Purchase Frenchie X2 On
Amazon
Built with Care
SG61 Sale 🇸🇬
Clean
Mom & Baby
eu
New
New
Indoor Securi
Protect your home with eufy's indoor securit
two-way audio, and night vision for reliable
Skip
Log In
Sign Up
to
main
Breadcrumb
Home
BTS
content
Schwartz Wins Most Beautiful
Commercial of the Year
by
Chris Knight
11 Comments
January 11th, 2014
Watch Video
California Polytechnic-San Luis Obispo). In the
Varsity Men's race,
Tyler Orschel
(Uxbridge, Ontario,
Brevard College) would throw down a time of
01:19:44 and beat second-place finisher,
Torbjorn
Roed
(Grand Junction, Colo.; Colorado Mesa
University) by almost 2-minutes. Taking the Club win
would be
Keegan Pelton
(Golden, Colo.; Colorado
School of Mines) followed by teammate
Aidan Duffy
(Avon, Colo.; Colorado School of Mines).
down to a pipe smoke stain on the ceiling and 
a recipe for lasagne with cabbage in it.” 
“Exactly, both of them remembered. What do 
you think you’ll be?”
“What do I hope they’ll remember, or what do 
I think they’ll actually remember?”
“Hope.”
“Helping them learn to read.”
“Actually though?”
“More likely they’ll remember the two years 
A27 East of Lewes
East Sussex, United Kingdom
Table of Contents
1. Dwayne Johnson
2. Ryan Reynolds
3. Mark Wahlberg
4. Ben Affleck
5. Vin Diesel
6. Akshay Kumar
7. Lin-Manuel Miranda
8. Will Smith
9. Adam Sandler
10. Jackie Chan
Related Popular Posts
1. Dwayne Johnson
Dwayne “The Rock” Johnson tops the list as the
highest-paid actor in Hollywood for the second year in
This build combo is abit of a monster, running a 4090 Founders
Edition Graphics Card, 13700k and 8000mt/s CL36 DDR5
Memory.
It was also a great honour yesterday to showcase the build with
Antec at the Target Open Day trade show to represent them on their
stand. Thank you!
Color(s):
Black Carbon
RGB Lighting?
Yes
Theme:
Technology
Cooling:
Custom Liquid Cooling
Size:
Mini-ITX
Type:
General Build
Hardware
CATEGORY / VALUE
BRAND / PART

Problem details:
Every entry is to be retyped word for word.

Task result:
Purchase Frenchie X2 On
Amazon
Built with Care
SG61 Sale 🇸🇬
Clean
Mom & Baby
eu
New
New
Indoor Securi
Protect your home with eufy's indoor securit
two-way audio, and night vision for reliable
Skip
Log In
Sign Up
to
main
Breadcrumb
Home
BTS
content
Schwartz Wins Most Beautiful
Commercial of the Year
by
Chris Knight
11 Comments
January 11th, 2014
Watch Video
California Polytechnic-San Luis Obispo). In the
Varsity Men's race,
Tyler Orschel
(Uxbridge, Ontario,
Brevard College) would throw down a time of
01:19:44 and beat second-place finisher,
Torbjorn
Roed
(Grand Junction, Colo.; Colorado Mesa
University) by almost 2-minutes. Taking the Club win
would be
Keegan Pelton
(Golden, Colo.; Colorado
School of Mines) followed by teammate
Aidan Duffy
(Avon, Colo.; Colorado School of Mines).
down to a pipe smoke stain on the ceiling and 
a recipe for lasagne with cabbage in it.” 
“Exactly, both of them remembered. What do 
you think you’ll be?”
“What do I hope they’ll remember, or what do 
I think they’ll actually remember?”
“Hope.”
“Helping them learn to read.”
“Actually though?”
“More likely they’ll remember the two years 
A27 East of Lewes
East Sussex, United Kingdom
Table of Contents
1. Dwayne Johnson
2. Ryan Reynolds
3. Mark Wahlberg
4. Ben Affleck
5. Vin Diesel
6. Akshay Kumar
7. Lin-Manuel Miranda
8. Will Smith
9. Adam Sandler
10. Jackie Chan
Related Popular Posts
1. Dwayne Johnson
Dwayne “The Rock” Johnson tops the list as the
highest-paid actor in Hollywood for the second year in
This build combo is abit of a monster, running a 4090 Founders
Edition Graphics Card, 13700k and 8000mt/s CL36 DDR5
Memory.
It was also a great honour yesterday to showcase the build with
Antec at the Target Open Day trade show to represent them on their
stand. Thank you!
Color(s):
Black Carbon
RGB Lighting?
Yes
Theme:
Technology
Cooling:
Custom Liquid Cooling
Size:
Mini-ITX
Type:
General Build
Hardware
CATEGORY / VALUE
BRAND / PART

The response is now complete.